* Task data
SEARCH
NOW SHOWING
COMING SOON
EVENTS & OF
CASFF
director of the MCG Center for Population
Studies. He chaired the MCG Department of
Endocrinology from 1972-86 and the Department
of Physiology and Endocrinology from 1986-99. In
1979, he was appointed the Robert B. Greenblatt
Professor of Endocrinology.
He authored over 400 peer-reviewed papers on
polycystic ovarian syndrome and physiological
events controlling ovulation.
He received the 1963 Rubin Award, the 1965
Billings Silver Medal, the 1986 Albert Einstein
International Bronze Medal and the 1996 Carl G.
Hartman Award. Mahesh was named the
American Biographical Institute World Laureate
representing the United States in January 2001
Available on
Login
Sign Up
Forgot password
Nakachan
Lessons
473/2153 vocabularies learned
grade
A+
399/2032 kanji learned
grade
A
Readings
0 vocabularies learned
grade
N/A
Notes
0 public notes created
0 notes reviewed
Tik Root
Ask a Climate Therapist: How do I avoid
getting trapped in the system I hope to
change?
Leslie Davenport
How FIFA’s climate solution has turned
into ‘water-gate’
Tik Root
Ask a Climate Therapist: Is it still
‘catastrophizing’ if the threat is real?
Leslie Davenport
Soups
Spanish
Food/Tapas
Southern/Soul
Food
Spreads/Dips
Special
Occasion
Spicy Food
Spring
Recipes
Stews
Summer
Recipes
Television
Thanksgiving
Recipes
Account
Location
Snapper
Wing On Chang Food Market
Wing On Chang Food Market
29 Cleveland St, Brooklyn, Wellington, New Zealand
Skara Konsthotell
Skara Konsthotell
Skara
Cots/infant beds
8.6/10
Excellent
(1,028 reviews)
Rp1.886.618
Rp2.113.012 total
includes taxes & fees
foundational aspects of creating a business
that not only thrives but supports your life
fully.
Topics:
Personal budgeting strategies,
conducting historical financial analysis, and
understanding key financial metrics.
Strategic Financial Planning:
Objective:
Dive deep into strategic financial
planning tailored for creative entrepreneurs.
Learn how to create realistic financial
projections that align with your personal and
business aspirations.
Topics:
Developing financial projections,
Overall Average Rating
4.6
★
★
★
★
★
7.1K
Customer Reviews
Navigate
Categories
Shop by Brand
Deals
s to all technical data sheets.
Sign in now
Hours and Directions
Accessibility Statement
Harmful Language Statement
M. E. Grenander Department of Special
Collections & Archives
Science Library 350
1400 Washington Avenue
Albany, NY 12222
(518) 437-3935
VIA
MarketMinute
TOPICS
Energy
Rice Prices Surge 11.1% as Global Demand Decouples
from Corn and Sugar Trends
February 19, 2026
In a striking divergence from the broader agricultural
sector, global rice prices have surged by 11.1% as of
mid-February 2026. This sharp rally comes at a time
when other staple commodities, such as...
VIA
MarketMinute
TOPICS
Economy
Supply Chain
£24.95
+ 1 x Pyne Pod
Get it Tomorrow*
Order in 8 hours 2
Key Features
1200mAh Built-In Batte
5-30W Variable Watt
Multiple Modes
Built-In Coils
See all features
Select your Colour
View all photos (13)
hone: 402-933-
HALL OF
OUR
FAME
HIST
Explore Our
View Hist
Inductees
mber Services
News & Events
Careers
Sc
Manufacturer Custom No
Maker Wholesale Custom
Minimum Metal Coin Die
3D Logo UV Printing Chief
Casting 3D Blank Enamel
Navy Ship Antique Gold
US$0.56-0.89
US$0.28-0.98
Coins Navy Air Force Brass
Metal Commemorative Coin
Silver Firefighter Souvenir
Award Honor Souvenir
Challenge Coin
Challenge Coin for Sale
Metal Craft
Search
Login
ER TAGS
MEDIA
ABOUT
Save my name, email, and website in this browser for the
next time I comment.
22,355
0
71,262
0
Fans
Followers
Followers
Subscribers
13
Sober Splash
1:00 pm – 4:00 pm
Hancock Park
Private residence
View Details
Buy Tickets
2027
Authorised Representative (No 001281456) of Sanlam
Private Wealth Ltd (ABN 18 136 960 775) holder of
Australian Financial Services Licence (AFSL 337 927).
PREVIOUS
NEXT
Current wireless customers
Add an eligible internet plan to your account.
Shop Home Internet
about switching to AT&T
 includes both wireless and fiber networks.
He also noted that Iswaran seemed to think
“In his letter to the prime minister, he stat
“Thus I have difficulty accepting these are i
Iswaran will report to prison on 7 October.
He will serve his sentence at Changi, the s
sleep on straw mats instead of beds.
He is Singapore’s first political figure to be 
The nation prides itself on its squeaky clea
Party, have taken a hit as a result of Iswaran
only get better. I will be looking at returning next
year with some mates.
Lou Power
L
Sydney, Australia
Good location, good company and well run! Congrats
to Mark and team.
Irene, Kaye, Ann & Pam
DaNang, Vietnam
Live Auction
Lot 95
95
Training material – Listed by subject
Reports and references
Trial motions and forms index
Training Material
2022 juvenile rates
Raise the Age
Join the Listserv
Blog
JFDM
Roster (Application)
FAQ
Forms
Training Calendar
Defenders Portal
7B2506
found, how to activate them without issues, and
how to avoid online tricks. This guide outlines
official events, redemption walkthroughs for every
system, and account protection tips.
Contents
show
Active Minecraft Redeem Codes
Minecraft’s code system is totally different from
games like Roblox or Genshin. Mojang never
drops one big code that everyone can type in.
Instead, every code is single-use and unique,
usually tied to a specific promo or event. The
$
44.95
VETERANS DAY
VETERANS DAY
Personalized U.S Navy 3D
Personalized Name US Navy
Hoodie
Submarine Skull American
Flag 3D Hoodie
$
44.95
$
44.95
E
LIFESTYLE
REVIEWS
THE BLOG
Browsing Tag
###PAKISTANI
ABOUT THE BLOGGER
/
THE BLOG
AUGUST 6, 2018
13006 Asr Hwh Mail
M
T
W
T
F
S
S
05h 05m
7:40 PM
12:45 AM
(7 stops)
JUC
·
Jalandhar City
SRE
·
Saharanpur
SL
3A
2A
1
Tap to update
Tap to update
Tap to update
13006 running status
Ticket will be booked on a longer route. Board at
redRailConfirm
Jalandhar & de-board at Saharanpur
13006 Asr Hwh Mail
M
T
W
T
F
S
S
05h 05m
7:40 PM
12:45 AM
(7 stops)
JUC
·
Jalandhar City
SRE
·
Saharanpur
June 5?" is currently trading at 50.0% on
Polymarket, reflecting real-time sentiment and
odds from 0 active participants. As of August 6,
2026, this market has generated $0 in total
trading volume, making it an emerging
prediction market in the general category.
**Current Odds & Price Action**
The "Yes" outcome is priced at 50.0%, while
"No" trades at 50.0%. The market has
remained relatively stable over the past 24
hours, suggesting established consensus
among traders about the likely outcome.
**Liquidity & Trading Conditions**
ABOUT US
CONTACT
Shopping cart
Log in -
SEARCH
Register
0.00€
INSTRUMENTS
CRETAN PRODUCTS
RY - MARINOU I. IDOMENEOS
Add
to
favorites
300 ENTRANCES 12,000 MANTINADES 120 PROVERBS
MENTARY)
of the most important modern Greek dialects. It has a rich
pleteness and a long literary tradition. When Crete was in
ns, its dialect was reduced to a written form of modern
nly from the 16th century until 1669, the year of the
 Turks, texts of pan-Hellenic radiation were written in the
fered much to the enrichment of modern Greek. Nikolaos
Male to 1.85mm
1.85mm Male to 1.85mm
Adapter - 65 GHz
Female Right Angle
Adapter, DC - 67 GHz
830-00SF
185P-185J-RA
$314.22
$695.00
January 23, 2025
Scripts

* Problem
Once more, write out the records in full, exactly as they appear.

* Written answer
SEARCH
NOW SHOWING
COMING SOON
EVENTS & OF
CASFF
director of the MCG Center for Population
Studies. He chaired the MCG Department of
Endocrinology from 1972-86 and the Department
of Physiology and Endocrinology from 1986-99. In
1979, he was appointed the Robert B. Greenblatt
Professor of Endocrinology.
He authored over 400 peer-reviewed papers on
polycystic ovarian syndrome and physiological
events controlling ovulation.
He received the 1963 Rubin Award, the 1965
Billings Silver Medal, the 1986 Albert Einstein
International Bronze Medal and the 1996 Carl G.
Hartman Award. Mahesh was named the
American Biographical Institute World Laureate
representing the United States in January 2001
Available on
Login
Sign Up
Forgot password
Nakachan
Lessons
473/2153 vocabularies learned
grade
A+
399/2032 kanji learned
grade
A
Readings
0 vocabularies learned
grade
N/A
Notes
0 public notes created
0 notes reviewed
Tik Root
Ask a Climate Therapist: How do I avoid
getting trapped in the system I hope to
change?
Leslie Davenport
How FIFA’s climate solution has turned
into ‘water-gate’
Tik Root
Ask a Climate Therapist: Is it still
‘catastrophizing’ if the threat is real?
Leslie Davenport
Soups
Spanish
Food/Tapas
Southern/Soul
Food
Spreads/Dips
Special
Occasion
Spicy Food
Spring
Recipes
Stews
Summer
Recipes
Television
Thanksgiving
Recipes
Account
Location
Snapper
Wing On Chang Food Market
Wing On Chang Food Market
29 Cleveland St, Brooklyn, Wellington, New Zealand
Skara Konsthotell
Skara Konsthotell
Skara
Cots/infant beds
8.6/10
Excellent
(1,028 reviews)
Rp1.886.618
Rp2.113.012 total
includes taxes & fees
foundational aspects of creating a business
that not only thrives but supports your life
fully.
Topics:
Personal budgeting strategies,
conducting historical financial analysis, and
understanding key financial metrics.
Strategic Financial Planning:
Objective:
Dive deep into strategic financial
planning tailored for creative entrepreneurs.
Learn how to create realistic financial
projections that align with your personal and
business aspirations.
Topics:
Developing financial projections,
Overall Average Rating
4.6
★
★
★
★
★
7.1K
Customer Reviews
Navigate
Categories
Shop by Brand
Deals
s to all technical data sheets.
Sign in now
Hours and Directions
Accessibility Statement
Harmful Language Statement
M. E. Grenander Department of Special
Collections & Archives
Science Library 350
1400 Washington Avenue
Albany, NY 12222
(518) 437-3935
VIA
MarketMinute
TOPICS
Energy
Rice Prices Surge 11.1% as Global Demand Decouples
from Corn and Sugar Trends
February 19, 2026
In a striking divergence from the broader agricultural
sector, global rice prices have surged by 11.1% as of
mid-February 2026. This sharp rally comes at a time
when other staple commodities, such as...
VIA
MarketMinute
TOPICS
Economy
Supply Chain
£24.95
+ 1 x Pyne Pod
Get it Tomorrow*
Order in 8 hours 2
Key Features
1200mAh Built-In Batte
5-30W Variable Watt
Multiple Modes
Built-In Coils
See all features
Select your Colour
View all photos (13)
hone: 402-933-
HALL OF
OUR
FAME
HIST
Explore Our
View Hist
Inductees
mber Services
News & Events
Careers
Sc
Manufacturer Custom No
Maker Wholesale Custom
Minimum Metal Coin Die
3D Logo UV Printing Chief
Casting 3D Blank Enamel
Navy Ship Antique Gold
US$0.56-0.89
US$0.28-0.98
Coins Navy Air Force Brass
Metal Commemorative Coin
Silver Firefighter Souvenir
Award Honor Souvenir
Challenge Coin
Challenge Coin for Sale
Metal Craft
Search
Login
ER TAGS
MEDIA
ABOUT
Save my name, email, and website in this browser for the
next time I comment.
22,355
0
71,262
0
Fans
Followers
Followers
Subscribers
13
Sober Splash
1:00 pm – 4:00 pm
Hancock Park
Private residence
View Details
Buy Tickets
2027
Authorised Representative (No 001281456) of Sanlam
Private Wealth Ltd (ABN 18 136 960 775) holder of
Australian Financial Services Licence (AFSL 337 927).
PREVIOUS
NEXT
Current wireless customers
Add an eligible internet plan to your account.
Shop Home Internet
about switching to AT&T
 includes both wireless and fiber networks.
He also noted that Iswaran seemed to think
“In his letter to the prime minister, he stat
“Thus I have difficulty accepting these are i
Iswaran will report to prison on 7 October.
He will serve his sentence at Changi, the s
sleep on straw mats instead of beds.
He is Singapore’s first political figure to be 
The nation prides itself on its squeaky clea
Party, have taken a hit as a result of Iswaran
only get better. I will be looking at returning next
year with some mates.
Lou Power
L
Sydney, Australia
Good location, good company and well run! Congrats
to Mark and team.
Irene, Kaye, Ann & Pam
DaNang, Vietnam
Live Auction
Lot 95
95
Training material – Listed by subject
Reports and references
Trial motions and forms index
Training Material
2022 juvenile rates
Raise the Age
Join the Listserv
Blog
JFDM
Roster (Application)
FAQ
Forms
Training Calendar
Defenders Portal
7B2506
found, how to activate them without issues, and
how to avoid online tricks. This guide outlines
official events, redemption walkthroughs for every
system, and account protection tips.
Contents
show
Active Minecraft Redeem Codes
Minecraft’s code system is totally different from
games like Roblox or Genshin. Mojang never
drops one big code that everyone can type in.
Instead, every code is single-use and unique,
usually tied to a specific promo or event. The
$
44.95
VETERANS DAY
VETERANS DAY
Personalized U.S Navy 3D
Personalized Name US Navy
Hoodie
Submarine Skull American
Flag 3D Hoodie
$
44.95
$
44.95
E
LIFESTYLE
REVIEWS
THE BLOG
Browsing Tag
###PAKISTANI
ABOUT THE BLOGGER
/
THE BLOG
AUGUST 6, 2018
13006 Asr Hwh Mail
M
T
W
T
F
S
S
05h 05m
7:40 PM
12:45 AM
(7 stops)
JUC
·
Jalandhar City
SRE
·
Saharanpur
SL
3A
2A
1
Tap to update
Tap to update
Tap to update
13006 running status
Ticket will be booked on a longer route. Board at
redRailConfirm
Jalandhar & de-board at Saharanpur
13006 Asr Hwh Mail
M
T
W
T
F
S
S
05h 05m
7:40 PM
12:45 AM
(7 stops)
JUC
·
Jalandhar City
SRE
·
Saharanpur
June 5?" is currently trading at 50.0% on
Polymarket, reflecting real-time sentiment and
odds from 0 active participants. As of August 6,
2026, this market has generated $0 in total
trading volume, making it an emerging
prediction market in the general category.
**Current Odds & Price Action**
The "Yes" outcome is priced at 50.0%, while
"No" trades at 50.0%. The market has
remained relatively stable over the past 24
hours, suggesting established consensus
among traders about the likely outcome.
**Liquidity & Trading Conditions**
ABOUT US
CONTACT
Shopping cart
Log in -
SEARCH
Register
0.00€
INSTRUMENTS
CRETAN PRODUCTS
RY - MARINOU I. IDOMENEOS
Add
to
favorites
300 ENTRANCES 12,000 MANTINADES 120 PROVERBS
MENTARY)
of the most important modern Greek dialects. It has a rich
pleteness and a long literary tradition. When Crete was in
ns, its dialect was reduced to a written form of modern
nly from the 16th century until 1669, the year of the
 Turks, texts of pan-Hellenic radiation were written in the
fered much to the enrichment of modern Greek. Nikolaos
Male to 1.85mm
1.85mm Male to 1.85mm
Adapter - 65 GHz
Female Right Angle
Adapter, DC - 67 GHz
830-00SF
185P-185J-RA
$314.22
$695.00
January 23, 2025
Scripts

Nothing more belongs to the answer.